The maximum frame rate on the Blue Heron’s camera is 720P, with a 120-degree angle optic. 720P isn’t the much sought after 1080P resolution but maybe you bought the Blue Heron because professional photography wasn’t exactly in mind. For the price, the 720P is the perfect type of camera for an amateur or intermediate pilot looking to expand his or her skills with this type of camera drone.
To operate the camera, you’ll need to download the Flyingsee app on a smartphone or tablet. Once connected, you’ll be able to see what the drone sees even if you’re not directly looking at it. The great thing about the Blue Heron’s camera is that it broadcasts in real time without even a hint of lag. It does this through its own personal WiFi connection that you’ll have to connect to in order to operate it.
- Interested pilots will be happy to note the speed of the Blue Heron’s camera. Lagging is never fun and more often than naught leads to crashes.
If you have a smartphone, we recommend placing it in the controller’s holder to be more efficient with piloting and photography. In order to take videos, you’ll have to use a mini SD card that fits into the side of the camera. Photos are immediately transferred to both the Flyingsee app and your smart device’s photo storage if you allow the app to do so.
In an enclosed environment, the Blue Heron is a great drone to fly around with powerful lifting and trimming capabilities. If you let it fly above you, you’ll get a whiff of just how powerful these propellers are. With landing gear, you can try your hand at landing on tricky surfaces and playing around with the trimming ability. Mastering maneuverability isn’t going to happen in a day, but that’s why you’ve got a combined time of nearly half an hour of flight time between two batteries.
Just because propellers are powerful doesn’t mean you should take it out flying in high wind environments.
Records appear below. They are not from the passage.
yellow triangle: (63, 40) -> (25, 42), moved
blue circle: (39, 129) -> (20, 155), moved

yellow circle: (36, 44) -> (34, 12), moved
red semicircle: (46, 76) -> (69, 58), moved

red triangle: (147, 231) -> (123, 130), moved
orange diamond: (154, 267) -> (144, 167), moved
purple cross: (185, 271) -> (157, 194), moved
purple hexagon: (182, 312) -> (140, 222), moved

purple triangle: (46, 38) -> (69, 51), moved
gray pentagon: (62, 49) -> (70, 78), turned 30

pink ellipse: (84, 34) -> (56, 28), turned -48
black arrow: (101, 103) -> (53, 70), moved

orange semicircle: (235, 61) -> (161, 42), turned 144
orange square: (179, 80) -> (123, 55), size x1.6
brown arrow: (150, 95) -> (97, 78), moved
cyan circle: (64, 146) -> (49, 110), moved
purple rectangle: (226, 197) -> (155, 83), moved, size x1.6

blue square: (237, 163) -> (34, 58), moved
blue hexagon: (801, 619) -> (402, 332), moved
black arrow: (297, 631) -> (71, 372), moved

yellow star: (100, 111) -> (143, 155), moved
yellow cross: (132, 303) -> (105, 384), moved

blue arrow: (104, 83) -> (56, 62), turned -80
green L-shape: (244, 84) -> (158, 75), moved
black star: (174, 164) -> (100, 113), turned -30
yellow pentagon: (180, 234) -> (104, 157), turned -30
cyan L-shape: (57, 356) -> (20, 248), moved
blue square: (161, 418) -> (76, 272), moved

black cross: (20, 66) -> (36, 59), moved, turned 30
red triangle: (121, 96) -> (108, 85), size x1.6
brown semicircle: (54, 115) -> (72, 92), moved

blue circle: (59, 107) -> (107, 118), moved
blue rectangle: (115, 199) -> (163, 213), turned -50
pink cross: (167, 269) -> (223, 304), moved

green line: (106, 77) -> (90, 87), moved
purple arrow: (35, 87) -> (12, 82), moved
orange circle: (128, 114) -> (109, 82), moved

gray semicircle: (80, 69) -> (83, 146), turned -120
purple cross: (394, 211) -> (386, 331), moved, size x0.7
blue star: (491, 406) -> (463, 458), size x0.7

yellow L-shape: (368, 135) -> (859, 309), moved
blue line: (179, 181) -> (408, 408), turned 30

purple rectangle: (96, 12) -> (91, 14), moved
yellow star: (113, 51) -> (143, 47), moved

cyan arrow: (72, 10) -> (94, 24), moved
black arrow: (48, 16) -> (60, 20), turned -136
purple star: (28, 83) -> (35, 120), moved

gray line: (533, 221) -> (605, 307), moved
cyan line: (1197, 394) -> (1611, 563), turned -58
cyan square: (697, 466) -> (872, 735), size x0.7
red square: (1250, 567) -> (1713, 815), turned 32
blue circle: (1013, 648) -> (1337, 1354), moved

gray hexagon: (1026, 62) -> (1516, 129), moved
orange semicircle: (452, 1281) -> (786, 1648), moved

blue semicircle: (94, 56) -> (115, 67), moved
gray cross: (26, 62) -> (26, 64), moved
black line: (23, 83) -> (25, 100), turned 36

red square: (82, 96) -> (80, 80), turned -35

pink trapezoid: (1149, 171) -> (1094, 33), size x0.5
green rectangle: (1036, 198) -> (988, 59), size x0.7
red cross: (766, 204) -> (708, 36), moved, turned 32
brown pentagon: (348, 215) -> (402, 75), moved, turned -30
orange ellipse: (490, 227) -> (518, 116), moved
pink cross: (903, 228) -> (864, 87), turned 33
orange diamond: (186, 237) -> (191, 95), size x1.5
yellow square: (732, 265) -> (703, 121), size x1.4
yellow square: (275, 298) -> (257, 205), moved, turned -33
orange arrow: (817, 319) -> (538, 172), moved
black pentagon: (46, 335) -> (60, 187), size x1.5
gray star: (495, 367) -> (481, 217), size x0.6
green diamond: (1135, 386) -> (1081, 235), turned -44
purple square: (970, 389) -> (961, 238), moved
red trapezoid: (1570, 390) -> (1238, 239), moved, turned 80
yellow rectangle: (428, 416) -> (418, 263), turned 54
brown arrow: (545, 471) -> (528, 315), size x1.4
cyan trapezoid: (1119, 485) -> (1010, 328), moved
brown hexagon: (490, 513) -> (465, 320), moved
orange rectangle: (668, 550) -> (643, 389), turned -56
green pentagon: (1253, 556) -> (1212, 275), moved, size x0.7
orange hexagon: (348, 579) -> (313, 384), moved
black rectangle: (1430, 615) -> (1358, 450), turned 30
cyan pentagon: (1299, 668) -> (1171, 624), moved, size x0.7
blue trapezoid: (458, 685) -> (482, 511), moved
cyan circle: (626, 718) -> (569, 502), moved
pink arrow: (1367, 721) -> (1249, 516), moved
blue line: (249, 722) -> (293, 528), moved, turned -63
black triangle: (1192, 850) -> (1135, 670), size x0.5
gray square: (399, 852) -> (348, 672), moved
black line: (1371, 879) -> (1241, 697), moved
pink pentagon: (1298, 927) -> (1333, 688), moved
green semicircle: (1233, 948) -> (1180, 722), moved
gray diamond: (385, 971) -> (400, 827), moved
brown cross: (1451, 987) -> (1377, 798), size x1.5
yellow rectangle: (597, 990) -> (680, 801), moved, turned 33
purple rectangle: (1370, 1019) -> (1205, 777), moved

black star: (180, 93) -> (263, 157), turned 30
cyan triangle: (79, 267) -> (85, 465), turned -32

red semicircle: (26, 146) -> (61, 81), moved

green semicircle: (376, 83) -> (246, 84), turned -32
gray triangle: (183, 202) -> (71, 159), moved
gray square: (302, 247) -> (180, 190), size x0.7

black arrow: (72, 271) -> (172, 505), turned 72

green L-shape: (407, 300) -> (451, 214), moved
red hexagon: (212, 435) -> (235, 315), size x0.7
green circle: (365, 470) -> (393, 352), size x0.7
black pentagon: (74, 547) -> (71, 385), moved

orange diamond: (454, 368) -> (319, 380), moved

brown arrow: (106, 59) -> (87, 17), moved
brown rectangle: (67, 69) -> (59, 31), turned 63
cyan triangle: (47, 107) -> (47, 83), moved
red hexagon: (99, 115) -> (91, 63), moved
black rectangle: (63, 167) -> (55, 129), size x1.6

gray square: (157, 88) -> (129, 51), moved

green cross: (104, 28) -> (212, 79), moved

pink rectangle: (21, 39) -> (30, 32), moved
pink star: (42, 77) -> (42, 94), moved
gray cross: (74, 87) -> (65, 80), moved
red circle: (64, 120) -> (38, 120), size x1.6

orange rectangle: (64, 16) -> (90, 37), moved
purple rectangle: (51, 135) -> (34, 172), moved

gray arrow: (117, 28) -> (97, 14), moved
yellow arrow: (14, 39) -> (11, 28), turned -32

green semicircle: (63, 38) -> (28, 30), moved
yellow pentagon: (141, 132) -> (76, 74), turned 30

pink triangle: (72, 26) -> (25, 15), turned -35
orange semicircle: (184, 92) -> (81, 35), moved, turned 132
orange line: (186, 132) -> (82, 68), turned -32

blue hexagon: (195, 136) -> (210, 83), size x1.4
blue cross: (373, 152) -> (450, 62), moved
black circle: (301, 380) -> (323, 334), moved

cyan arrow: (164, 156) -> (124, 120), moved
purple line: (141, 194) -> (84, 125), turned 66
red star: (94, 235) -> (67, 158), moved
Despite its medium size, the Blue Heron is a very light drone and high winds will make short work of it, so take care of it!
Flying the Blue Heron
We can’t thank Force1 enough for sticking air guards around the propellers. This drone is by no means invincible and the air guards really help keep in the air for that full 15-minute battery life. You might brush up against the walls of an enclosed space but its better than having the actual propellers hitting the walls. With extra propellers, you can rest assured you won’t have to spend money on additional parts right off the bat.
We have to admit, we had a couple of crashes with the Blue Heron when we first started out, but that’s before we realized how sensitive the controls are. Because of this, we recommend using the remote control first before moving onto the smart device app controls.
The remote control is an easy way for beginners to get to know more advanced drones and play around with the trimming feature. As we mentioned, the Blue Heron is sensitive to commands and doesn’t always stay in one spot even if you’re not touching the controls.
- For beginners: we recommend having one person flying the drone and another handling the camera on the app.
Another neat thing about drone is that the underside of each propeller is equipped with red or green lights. These lights not only aid in nighttime flying but will tell you when the drone is paired with the remote control.
The Blue Heron was an awesome drone to fly and the quintessential intermediate drone. It’s got the maneuverability of beginner and mini drones while adding some of the complexity that comes with more advanced drones with camera and video capabilities.
Sure, the camera isn’t the type you’ll find on a professional photographer’s drone, but it gets the job done and picture quality isn’t bad if you can get up close with the drone itself. With a couple of abilities to make your flight more enjoyable, the Blue Heron is the drone for anyone from the beginner to the amateur.